Клейнмихель мне сказал, что я в это время нигде не найду старого колпака, как он называл Чернышева. Я отвечал, что отдам мое заключение состоящему при Чернышеве полковнику [Павлу Александровичу] Вревскому[47 - О Павле Александровиче Вревском говорится в первом томе «Моих воспоминаний», см. по Указателю имен первого тома.]. Клейнмихель на это согласился, но приказал, чтобы я впредь никогда не брал никаких поручений ни от военного министра и ни от кого-либо другого, а тем, которые будут мне что-либо поручать, говорил, чтобы они эти поручения передавали через него. Я отвез мое заключение {по вышеупомянутому проекту} Вревскому, передал ему приказание, полученное от Клейнмихеля, и в тот же день поехал к Мельникову в Соснинскую пристань. Конечно, военный министр не давал мне после этого никаких поручений.

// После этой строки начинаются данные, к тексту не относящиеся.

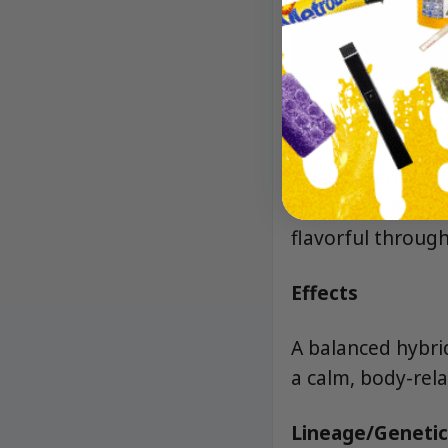
Aroma/Flavor
Sweet sherbet and
and a soft floral
flavorful through
Effects
A balanced hybrid
a calm, body-rela
Lineage/Genetic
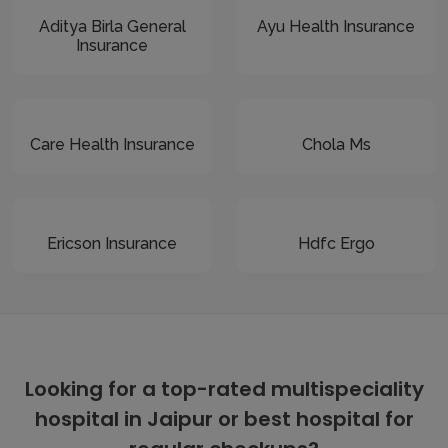
Aditya Birla General
Ayu Health Insurance
Insurance
Care Health Insurance
Chola Ms
Ericson Insurance
Hdfc Ergo
Looking for a top-rated multispeciality
hospital in Jaipur or best hospital for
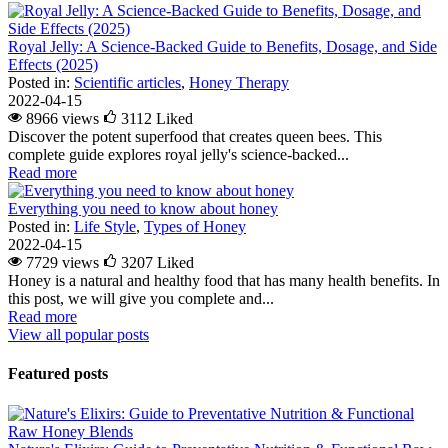
Royal Jelly: A Science-Backed Guide to Benefits, Dosage, and Side
Effects (2025)
Posted in:
Scientific articles
,
Honey Therapy
2022-04-15
8966 views
3112
Liked
Discover the potent superfood that creates queen bees. This
complete guide explores royal jelly's science-backed...
Read more
Everything you need to know about honey
Posted in:
Life Style
,
Types of Honey
2022-04-15
7729 views
3207
Liked
Honey is a natural and healthy food that has many health benefits. In
this post, we will give you complete and...
Read more
View all popular posts
Featured posts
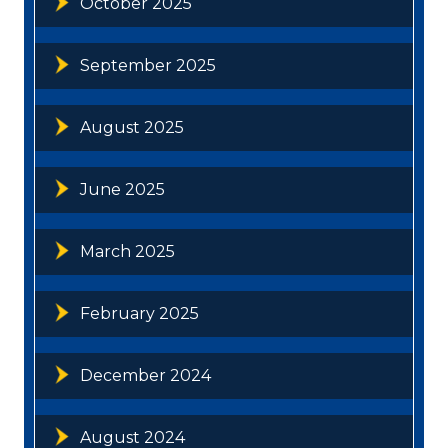
October 2025
September 2025
August 2025
June 2025
March 2025
February 2025
December 2024
August 2024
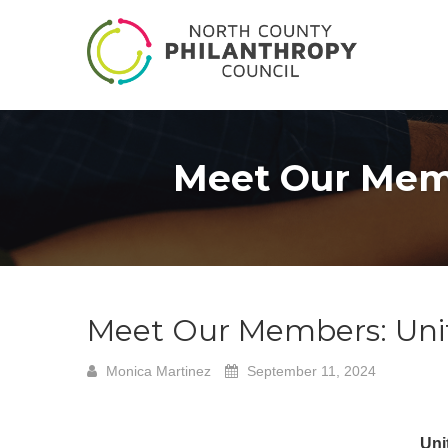
Meet Our Memb
Meet Our Members: Uni
Monica Martinez
September 11, 2024
Uni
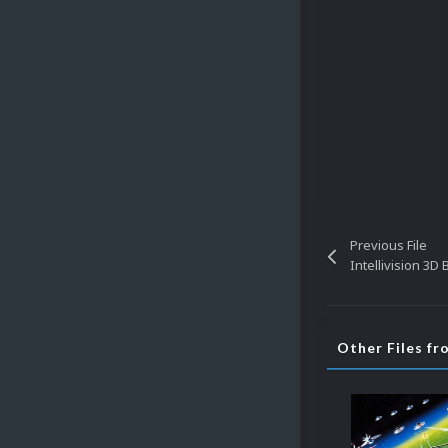
Previous File
Intellivision 3D
Other Files f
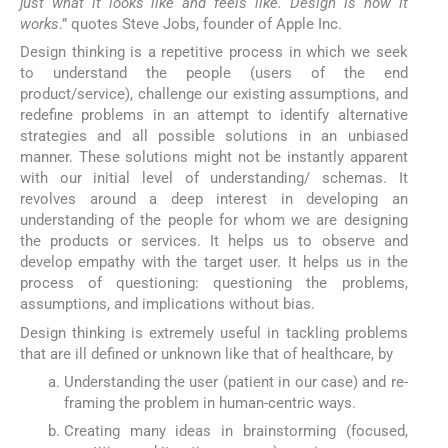
just what it looks like and feels like. Design is how it
works
.” quotes Steve Jobs, founder of Apple Inc.
Design thinking is a repetitive process in which we seek
to understand the people (users of the end
product/service), challenge our existing assumptions, and
redefine problems in an attempt to identify alternative
strategies and all possible solutions in an unbiased
manner. These solutions might not be instantly apparent
with our initial level of understanding/ schemas. It
revolves around a deep interest in developing an
understanding of the people for whom we are designing
the products or services. It helps us to observe and
develop empathy with the target user. It helps us in the
process of questioning: questioning the problems,
assumptions, and implications without bias.
Design thinking is extremely useful in tackling problems
that are ill defined or unknown like that of healthcare, by
Understanding the user (patient in our case) and re-
framing the problem in human-centric ways.
Creating many ideas in brainstorming (focused,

Я не мог понять, каким образом Клейнмихель мог узнать так скоро о том, что я был у Чернышева. Это мне пояснилось по возвращении моем от Мельникова; бывая у Клейнмихеля, я заставал у него каждый раз [Максима Максимовича] Брискорна[48 - Брискорн (von Briscorn) Максим Максимович (Магнус Рейнгольд) фон (1788–1872) – государственный деятель. До описываемого времени в должности журналиста 2-го отделения канцелярии Главного штаба должен был находиться при особе императора и неоднократно сопровождал Александра I в путешествиях по России и Европе; в 1828 находился при генерале И. И. Дибиче во время похода против турок, в 1829 сопровождал Николая I в поездке в Берлин. В 1831 произведен в действ. статские советники, в 1832 – директор канцелярии Воен. министерства, пользовался полным доверием воен. министра графа А. И. Чернышева. В 1840 произведен в тайные советники. Сближение с графом П. А. Клейнмихелем, желавшим устранить Чернышева с поста министра, стоило Брискорну должности. С 1843 назначен товарищем государственного контролера, в контроле служил до 1853. С 1844 сенатор. Ранее упомянут в IV гл. «Моих воспоминаний».] (умершего в 1872 г. членом Военного совета) и узнал, что последний, состоявший директором канцелярии военного министра, был уволен от службы. Говорили, что причиною увольнения Брискорна было то, что во время управления Военным министерством Клейнмихеля Брискорн в надежде, что последний останется военным министром, сблизился с ним и, так сказать, выдал ему Чернышева. На изъявленное мною удивление Клейнмихелю об отставке Брискорна он мне сказал, что это ненадолго и что последний вскоре получит более высшую должность по службе; действительно, через несколько дней он был назначен товарищем государственного контролера.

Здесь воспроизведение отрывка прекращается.